Task prompt:
Each record that follows is to be duplicated exactly, though its pictures are not.

*** Begin section ***

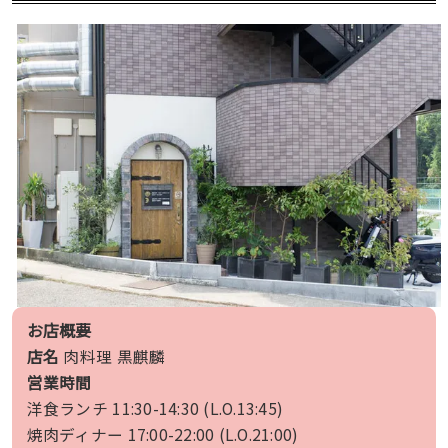
お店概要
店名
肉料理 黒麒麟
営業時間
洋食ランチ 11:30-14:30 (L.O.13:45)
焼肉ディナー 17:00-22:00 (L.O.21:00)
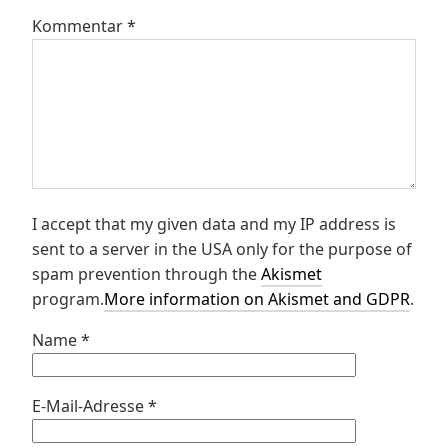
Kommentar
*
I accept that my given data and my IP address is
sent to a server in the USA only for the purpose of
spam prevention through the
Akismet
program.
More information on Akismet and GDPR
.
Name
*
E-Mail-Adresse
*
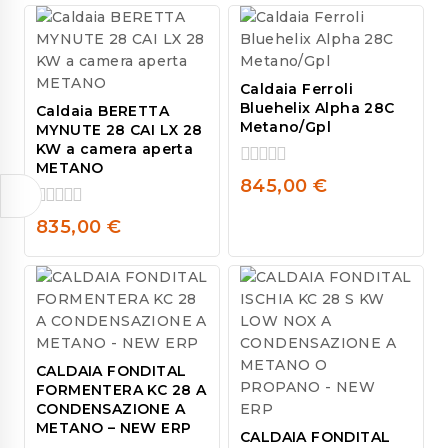
5
Caldaia Ferroli
Bluehelix Alpha 28C
Caldaia BERETTA
Metano/Gpl
MYNUTE 28 CAI LX 28
KW a camera aperta
METANO
0
845,00
€
out
of
0
835,00
€
5
out
of
5
CALDAIA FONDITAL
FORMENTERA KC 28 A
CONDENSAZIONE A
METANO – NEW ERP
CALDAIA FONDITAL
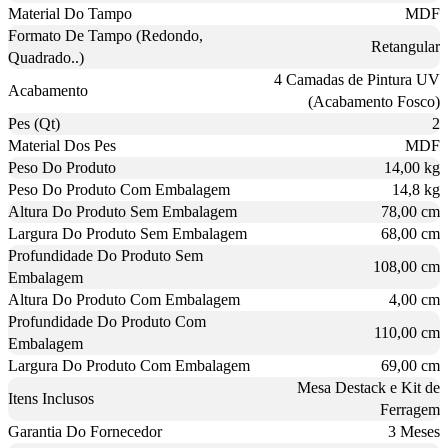
Material Do Tampo
MDF
Formato De Tampo (Redondo,
Retangular
Quadrado..)
4 Camadas de Pintura UV
Acabamento
(Acabamento Fosco)
Pes (Qt)
2
Material Dos Pes
MDF
Peso Do Produto
14,00 kg
Peso Do Produto Com Embalagem
14,8 kg
Altura Do Produto Sem Embalagem
78,00 cm
Largura Do Produto Sem Embalagem
68,00 cm
Profundidade Do Produto Sem
108,00 cm
Embalagem
Altura Do Produto Com Embalagem
4,00 cm
Profundidade Do Produto Com
110,00 cm
Embalagem
Largura Do Produto Com Embalagem
69,00 cm
Mesa Destack e Kit de
Itens Inclusos
Ferragem
Garantia Do Fornecedor
3 Meses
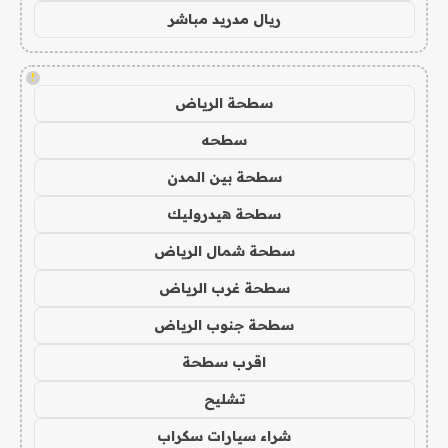
ريال مدريد مباشر
!
سطحة الرياض
سطحه
سطحة بين المدن
سطحة هيدروليك
سطحة شمال الرياض
سطحة غرب الرياض
سطحة جنوب الرياض
اقرب سطحة
تشليح
شراء سيارات سكراب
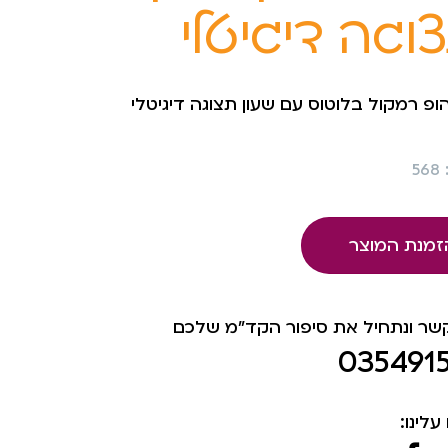
וגה דיגיטלי
ופ רמקול בלוטוס עם שעון תצוגה דיגיטלי
5
זמנת המוצר
קשר ונתחיל את סיפור הקד"מ שלכם
035491
עלינו:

*** End section ***

Exercise output:
お店概要
店名
肉料理 黒麒麟
営業時間
洋食ランチ 11:30-14:30 (L.O.13:45)
焼肉ディナー 17:00-22:00 (L.O.21:00)
Kommentar
*
I accept that my given data and my IP address is
sent to a server in the USA only for the purpose of
spam prevention through the
Akismet
program.
More information on Akismet and GDPR
.
Name
*
E-Mail-Adresse
*
5
Caldaia Ferroli
Bluehelix Alpha 28C
Caldaia BERETTA
Metano/Gpl
MYNUTE 28 CAI LX 28
KW a camera aperta
METANO
0
845,00
€
out
of
0
835,00
€
5
out
of
5
CALDAIA FONDITAL
FORMENTERA KC 28 A
CONDENSAZIONE A
METANO – NEW ERP
CALDAIA FONDITAL
Material Do Tampo
MDF
Formato De Tampo (Redondo,
Retangular
Quadrado..)
4 Camadas de Pintura UV
Acabamento
(Acabamento Fosco)
Pes (Qt)
2
Material Dos Pes
MDF
Peso Do Produto
14,00 kg
Peso Do Produto Com Embalagem
14,8 kg
Altura Do Produto Sem Embalagem
78,00 cm
Largura Do Produto Sem Embalagem
68,00 cm
Profundidade Do Produto Sem
108,00 cm
Embalagem
Altura Do Produto Com Embalagem
4,00 cm
Profundidade Do Produto Com
110,00 cm
Embalagem
Largura Do Produto Com Embalagem
69,00 cm
Mesa Destack e Kit de
Itens Inclusos
Ferragem
Garantia Do Fornecedor
3 Meses
ريال مدريد مباشر
!
سطحة الرياض
سطحه
سطحة بين المدن
سطحة هيدروليك
سطحة شمال الرياض
سطحة غرب الرياض
سطحة جنوب الرياض
اقرب سطحة
تشليح
شراء سيارات سكراب
וגה דיגיטלי
ופ רמקול בלוטוס עם שעון תצוגה דיגיטלי
5
זמנת המוצר
קשר ונתחיל את סיפור הקד"מ שלכם
035491
עלינו:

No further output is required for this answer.